*** Opening of EXERCISE DATA ***

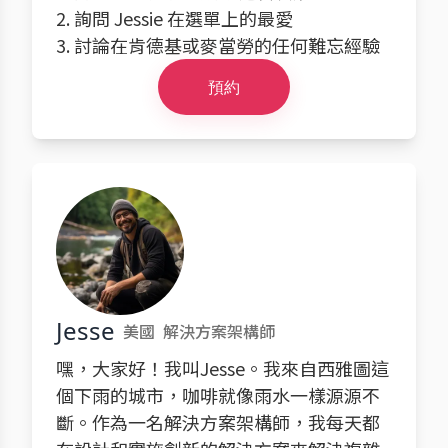
2. 詢問 Jessie 在選單上的最愛
3. 討論在肯德基或麥當勞的任何難忘經驗
預約
Jesse
美國
解決方案架構師
嘿，大家好！我叫Jesse。我來自西雅圖這
個下雨的城市，咖啡就像雨水一樣源源不
斷。作為一名解決方案架構師，我每天都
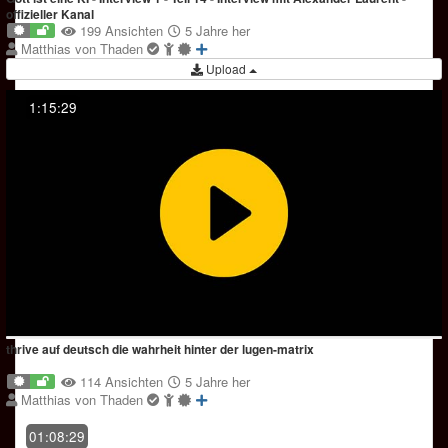
offizieller Kanal
199 Ansichten
5 Jahre her
Matthias von Thaden
Upload
1:15:29
thrive auf deutsch die wahrheit hinter der lugen-matrix
114 Ansichten
5 Jahre her
Matthias von Thaden
01:08:29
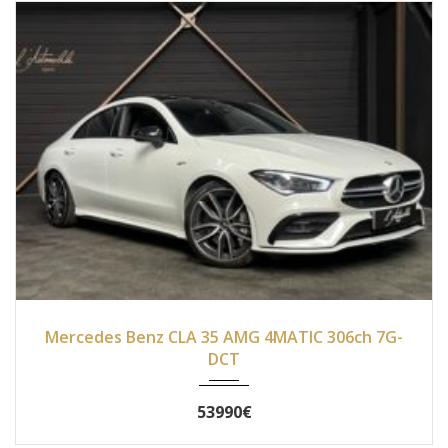
2019
Autom...
25 000
Mercedes Benz CLA 35 AMG 4MATIC 306ch 7G-
DCT
53990€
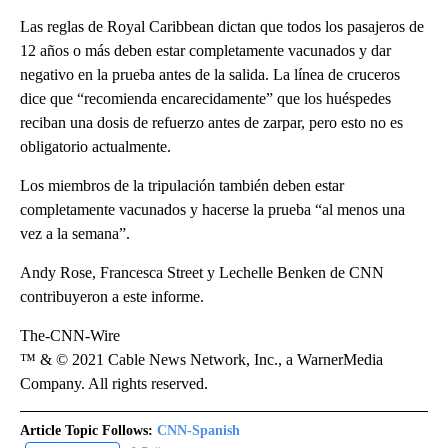
Las reglas de Royal Caribbean dictan que todos los pasajeros de
12 años o más deben estar completamente vacunados y dar
negativo en la prueba antes de la salida. La línea de cruceros
dice que “recomienda encarecidamente” que los huéspedes
reciban una dosis de refuerzo antes de zarpar, pero esto no es
obligatorio actualmente.
Los miembros de la tripulación también deben estar
completamente vacunados y hacerse la prueba “al menos una
vez a la semana”.
Andy Rose, Francesca Street y Lechelle Benken de CNN
contribuyeron a este informe.
The-CNN-Wire
™ & © 2021 Cable News Network, Inc., a WarnerMedia
Company. All rights reserved.
Article Topic Follows:
CNN-Spanish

*** Close of EXERCISE DATA ***

PROBLEM DETAILS: Above are records to transcribe exactly; leave their pictures out.

EXPECTED ANSWER:
2. 詢問 Jessie 在選單上的最愛
3. 討論在肯德基或麥當勞的任何難忘經驗
預約
Jesse
美國
解決方案架構師
嘿，大家好！我叫Jesse。我來自西雅圖這
個下雨的城市，咖啡就像雨水一樣源源不
斷。作為一名解決方案架構師，我每天都
offizieller Kanal
199 Ansichten
5 Jahre her
Matthias von Thaden
Upload
1:15:29
thrive auf deutsch die wahrheit hinter der lugen-matrix
114 Ansichten
5 Jahre her
Matthias von Thaden
01:08:29
2019
Autom...
25 000
Mercedes Benz CLA 35 AMG 4MATIC 306ch 7G-
DCT
53990€
Las reglas de Royal Caribbean dictan que todos los pasajeros de
12 años o más deben estar completamente vacunados y dar
negativo en la prueba antes de la salida. La línea de cruceros
dice que “recomienda encarecidamente” que los huéspedes
reciban una dosis de refuerzo antes de zarpar, pero esto no es
obligatorio actualmente.
Los miembros de la tripulación también deben estar
completamente vacunados y hacerse la prueba “al menos una
vez a la semana”.
Andy Rose, Francesca Street y Lechelle Benken de CNN
contribuyeron a este informe.
The-CNN-Wire
™ & © 2021 Cable News Network, Inc., a WarnerMedia
Company. All rights reserved.
Article Topic Follows:
CNN-Spanish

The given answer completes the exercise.